I've been given the honor of doing this month's Best Spots critique. I try to stay away from critiques, because I don't like knocking other people's work. Let's face it, it's hard to sell great work, and there are about a hundred things that conspire to screw up every spot you create. That said, I watched the 14 spots they wanted me to judge. Twice. I knew I shouldn't have done this.
The Nextel ad was the only real bright spot in a pretty disappointing lineup—a great production that was fun to watch and that made one (one) simple point that highlighted the advantage of having a Nextel push-to-talk cell phone. This is a stylized, heavily choreographed monster of a 60-second spot with an exaggerated construction site and hundreds of workers performing superhuman feats of perfectly synchronized building (in other words, the opposite of any construction project any of us have been involved in). The super says, "Nextel helps groups get things done." Perfecto.

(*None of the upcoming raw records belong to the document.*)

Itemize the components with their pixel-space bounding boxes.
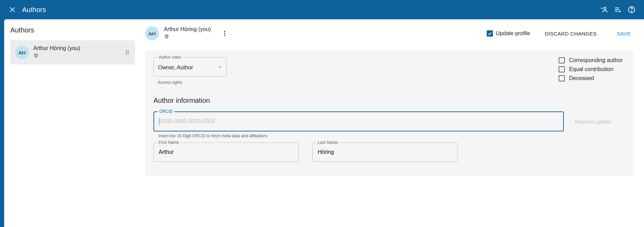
save-button[interactable]: SAVE	[614, 29, 634, 39]
help-icon	[627, 6, 636, 14]
equal-label: Equal contribution	[569, 66, 613, 72]
svg-point-20	[224, 35, 225, 36]
drag-handle[interactable]	[123, 48, 131, 57]
more-button[interactable]	[218, 27, 231, 40]
verified-icon	[164, 34, 211, 41]
author-name: Arthur Höring (you)	[164, 26, 211, 32]
sidebar-heading: Authors	[10, 26, 135, 34]
first-name-field[interactable]: First Name	[153, 142, 299, 162]
svg-point-17	[128, 53, 129, 55]
corresponding-author-checkbox[interactable]: Corresponding author	[559, 57, 623, 63]
corresponding-label: Corresponding author	[569, 57, 623, 63]
svg-point-11	[631, 11, 632, 12]
update-profile-checkbox[interactable]: Update profile	[487, 30, 530, 37]
add-list-button[interactable]	[611, 3, 625, 17]
sidebar-author-item[interactable]: AH Arthur Höring (you)	[10, 40, 135, 65]
orcid-input[interactable]	[160, 118, 558, 125]
deceased-label: Deceased	[569, 75, 594, 81]
verified-icon	[33, 53, 119, 60]
playlist-add-icon	[614, 6, 622, 14]
checkbox-icon	[487, 30, 493, 37]
help-button[interactable]	[625, 3, 638, 17]
content: Authors AH Arthur Höring (you) AH Arthur	[4, 19, 644, 227]
close-button[interactable]	[6, 3, 19, 17]
equal-contribution-checkbox[interactable]: Equal contribution	[559, 66, 623, 72]
last-name-field[interactable]: Last Name	[312, 142, 458, 162]
first-name-label: First Name	[157, 140, 180, 145]
drag-icon	[124, 50, 130, 55]
flags: Corresponding author Equal contribution …	[559, 57, 623, 81]
add-author-button[interactable]	[597, 3, 611, 17]
author-roles-value: Owner, Author	[158, 65, 218, 71]
page-title: Authors	[22, 6, 46, 14]
author-roles-label: Author roles	[157, 55, 183, 60]
svg-marker-21	[219, 67, 221, 68]
svg-point-16	[126, 53, 127, 55]
form-panel: Author roles Owner, Author Access rights…	[145, 50, 634, 176]
add-person-icon	[600, 6, 608, 14]
checkbox-icon	[559, 66, 565, 72]
svg-point-15	[128, 52, 129, 53]
last-name-label: Last Name	[316, 140, 339, 145]
svg-point-14	[126, 52, 127, 53]
discard-button[interactable]: DISCARD CHANGES	[542, 29, 599, 39]
sidebar: Authors AH Arthur Höring (you)	[4, 19, 139, 227]
svg-point-4	[604, 7, 606, 9]
orcid-helper: Insert the 16-Digit ORCID to fetch meta …	[158, 134, 625, 138]
last-name-input[interactable]	[318, 149, 452, 155]
text-caret	[159, 118, 159, 125]
close-icon	[9, 6, 16, 13]
app-bar: Authors	[0, 0, 644, 19]
update-profile-label: Update profile	[496, 30, 530, 37]
author-roles-select[interactable]: Author roles Owner, Author	[153, 57, 227, 77]
svg-point-18	[224, 31, 225, 32]
svg-point-12	[126, 50, 127, 51]
access-rights-label: Access rights	[158, 80, 227, 85]
avatar: AH	[145, 27, 159, 40]
deceased-checkbox[interactable]: Deceased	[559, 75, 623, 81]
orcid-label: ORCID	[158, 109, 175, 114]
first-name-input[interactable]	[159, 149, 293, 155]
author-header: AH Arthur Höring (you) Update profile	[145, 26, 634, 41]
author-info-heading: Author information	[153, 97, 625, 105]
chevron-down-icon	[218, 65, 222, 71]
more-vert-icon	[221, 30, 228, 37]
request-update-link[interactable]: Request update	[575, 119, 612, 125]
main: AH Arthur Höring (you) Update profile	[139, 19, 644, 227]
checkbox-icon	[559, 57, 565, 63]
checkbox-icon	[559, 75, 565, 81]
avatar: AH	[15, 46, 29, 59]
svg-point-13	[128, 50, 129, 51]
sidebar-author-name: Arthur Höring (you)	[33, 45, 119, 51]
orcid-field[interactable]: ORCID	[153, 111, 564, 131]
svg-point-19	[224, 33, 225, 34]
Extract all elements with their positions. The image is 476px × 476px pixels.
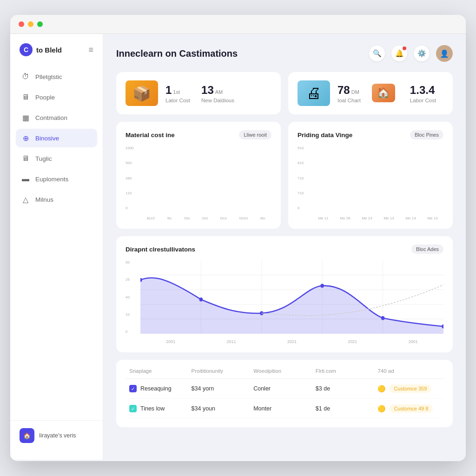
stat-label-3: Ioal Chart: [337, 98, 361, 103]
screen-icon: 🖥: [21, 154, 30, 163]
stat-image-far-right: 🏠: [372, 84, 395, 102]
stat-item-chart: 78 DM Ioal Chart: [337, 84, 361, 103]
sidebar-item-tuglic[interactable]: 🖥 Tuglic: [16, 149, 97, 168]
stat-value-2: 13 AM: [201, 84, 234, 97]
stat-group-right: 78 DM Ioal Chart 🏠 1.3.4 Lab: [337, 84, 436, 103]
pricing-chart-title: Priding data Vinge: [298, 132, 352, 139]
y-axis-labels-pricing: 5106107107100: [298, 146, 304, 210]
distribution-chart: Dirapnt clrestullivatons Bloc Ades 50254…: [116, 236, 453, 352]
cell-name-1: ✓ Reseaquing: [129, 385, 192, 392]
dist-chart-badge[interactable]: Bloc Ades: [411, 245, 443, 254]
rect-icon: ▬: [21, 175, 30, 183]
sidebar-item-label: Tuglic: [35, 155, 52, 162]
cell-value-2: $1 de: [316, 405, 378, 412]
stat-label-1: Lator Cost: [165, 98, 190, 103]
stat-value-4: 1.3.4: [410, 84, 436, 97]
cell-value-1: $3 de: [316, 385, 378, 392]
stat-item-labor: 1 1st Lator Cost: [165, 84, 190, 103]
app-body: C to Bleld ≡ ⏱ Plletgtstic 🖥 Poople ▦ Co…: [10, 34, 466, 460]
x-axis-dist: 20012011202120212001: [140, 339, 443, 344]
search-button[interactable]: 🔍: [369, 46, 385, 61]
table-row: ✓ Reseaquing $34 yorn Conler $3 de 🟡 Cus…: [126, 379, 443, 399]
settings-button[interactable]: ⚙️: [414, 46, 430, 61]
status-badge-1: Customce 359: [389, 384, 431, 393]
clock-icon: ⏱: [21, 73, 30, 81]
stat-item-new: 13 AM New Daldious: [201, 84, 234, 103]
sidebar-item-poople[interactable]: 🖥 Poople: [16, 88, 97, 106]
cell-profit-1: $34 yorn: [192, 385, 254, 392]
table-row: ✓ Tines low $34 youn Monter $1 de 🟡 Cust…: [126, 399, 443, 419]
triangle-icon: △: [21, 195, 30, 204]
sidebar-nav: ⏱ Plletgtstic 🖥 Poople ▦ Contmation ⊕ Bi…: [10, 67, 103, 420]
stat-item-value: 1.3.4 Labor Cost: [410, 84, 436, 103]
stat-image-left: 📦: [126, 80, 158, 106]
col-header-flrti: Flrti.com: [316, 368, 378, 374]
sidebar: C to Bleld ≡ ⏱ Plletgtstic 🖥 Poople ▦ Co…: [10, 34, 103, 460]
cell-name-2: ✓ Tines low: [129, 405, 192, 412]
material-chart-badge[interactable]: Lliwe rooit: [239, 130, 271, 139]
header-actions: 🔍 🔔 ⚙️ 👤: [369, 45, 453, 62]
x-axis-labels: AU/2ftoOioDctDcoNOctitto: [140, 216, 271, 220]
notification-button[interactable]: 🔔: [391, 46, 407, 61]
charts-row: Material cost ine Lliwe rooit 2300900280…: [116, 122, 453, 229]
bars-container: [140, 146, 271, 210]
stat-item-labor2: 🏠: [372, 84, 399, 103]
minimize-dot[interactable]: [28, 21, 33, 27]
stat-card-left: 📦 1 1st Lator Cost 13 AM: [116, 72, 281, 114]
dist-chart-title: Dirapnt clrestullivatons: [126, 246, 195, 253]
y-axis-labels: 23009002801100: [126, 146, 134, 210]
main-header: Inneclearn on Castimations 🔍 🔔 ⚙️ 👤: [116, 45, 453, 62]
sidebar-item-label: Milnus: [35, 196, 53, 203]
sidebar-item-milnus[interactable]: △ Milnus: [16, 190, 97, 209]
cell-status-2: 🟡 Customce 49 8: [377, 404, 440, 413]
checkbox-1[interactable]: ✓: [129, 385, 137, 392]
stat-group-left: 1 1st Lator Cost 13 AM New Daldious: [165, 84, 234, 103]
data-table: Sriaplage Proititionunily Woeolpition Fl…: [116, 360, 453, 427]
stat-card-right: 🖨 78 DM Ioal Chart 🏠: [288, 72, 453, 114]
sidebar-item-binosive[interactable]: ⊕ Binosive: [16, 129, 97, 147]
bar-chart-pricing: 5106107107100 Me 11Mo 35Me 23Me 13Mo 14M…: [298, 146, 443, 220]
sidebar-item-label: Euploments: [35, 176, 68, 183]
stat-value-1: 1 1st: [165, 84, 190, 97]
material-cost-chart: Material cost ine Lliwe rooit 2300900280…: [116, 122, 281, 229]
title-bar: [10, 15, 466, 34]
col-header-proitition: Proititionunily: [192, 368, 254, 374]
stat-label-4: Labor Cost: [410, 98, 436, 103]
stat-value-3: 78 DM: [337, 84, 361, 97]
status-badge-2: Customce 49 8: [389, 404, 433, 413]
sidebar-logo: C to Bleld ≡: [10, 43, 103, 67]
app-window: C to Bleld ≡ ⏱ Plletgtstic 🖥 Poople ▦ Co…: [10, 15, 466, 461]
pricing-chart: Priding data Vinge Bloc Pines 5106107107…: [288, 122, 453, 229]
area-chart: 502540100: [126, 260, 443, 344]
col-header-sriaplage: Sriaplage: [129, 368, 192, 374]
svg-point-9: [199, 298, 203, 301]
monitor-icon: 🖥: [21, 93, 30, 101]
cell-profit-2: $34 youn: [192, 405, 254, 412]
close-dot[interactable]: [19, 21, 24, 27]
checkbox-2[interactable]: ✓: [129, 405, 137, 412]
sidebar-item-plletgtstic[interactable]: ⏱ Plletgtstic: [16, 67, 97, 86]
main-content: Inneclearn on Castimations 🔍 🔔 ⚙️ 👤 📦: [103, 34, 466, 460]
maximize-dot[interactable]: [37, 21, 43, 27]
pricing-chart-badge[interactable]: Bloc Pines: [410, 130, 443, 139]
y-axis-dist: 502540100: [126, 260, 130, 334]
grid-icon: ▦: [21, 113, 30, 122]
cell-status-1: 🟡 Customce 359: [377, 384, 440, 393]
sidebar-item-label: Plletgtstic: [35, 73, 62, 80]
table-header: Sriaplage Proititionunily Woeolpition Fl…: [126, 368, 443, 379]
x-axis-labels-pricing: Me 11Mo 35Me 23Me 13Mo 14Me 14: [312, 216, 443, 220]
stat-image-right: 🖨: [298, 80, 330, 106]
user-avatar[interactable]: 👤: [436, 45, 453, 62]
menu-button[interactable]: ≡: [88, 45, 93, 55]
sidebar-item-euploments[interactable]: ▬ Euploments: [16, 170, 97, 188]
area-svg: [140, 260, 443, 334]
sidebar-item-contmation[interactable]: ▦ Contmation: [16, 108, 97, 127]
circle-plus-icon: ⊕: [21, 134, 30, 142]
bar-chart-material: 23009002801100: [126, 146, 271, 220]
sidebar-item-label: Contmation: [35, 114, 67, 121]
sidebar-footer: 🏠 Iirayate's veris: [10, 420, 103, 450]
logo-icon: C: [20, 43, 33, 56]
chart-header-material: Material cost ine Lliwe rooit: [126, 130, 271, 139]
stat-label-2: New Daldious: [201, 98, 234, 103]
svg-point-11: [320, 284, 324, 288]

I also watched spots for Bud Light, which had a guy ("Rusty") fitted with a shock collar to keep him from the beer; for ESPN, which showed how much a football fan was going to miss the pizza delivery guy because the football season was ending; and for Pepto Bismol—an ad which gave me diarrhea. To say these spots are uninspired would be kind. And I want to be kind.
I liked two other spots. One was for PBS and brought together PBS celebs like Charlie Rose and several others, from actresses to correspondents, to read a bedtime story to a little girl to demonstrate how PBS gives you more than one side of the story. The spot is well conceived, well acted and nicely shot. And there was a cool spot for Target—cool graphics, cool music and a pretty cool edit, too. I don't remember exactly what it was about, but I know it was cool, and that's what Target is.
The other seven spots I looked at—for Barnesandnoble.com, Budweiser, Coca-Cola, Corona, Dairy Queen, ESPN Outdoors and Stolichnaya—ran the gamut from lame to boring to derivative to been-there-done-that. Maybe this year an improved economy will prove less threatening to people's livelihoods and will move us into a more adventurous mind-set.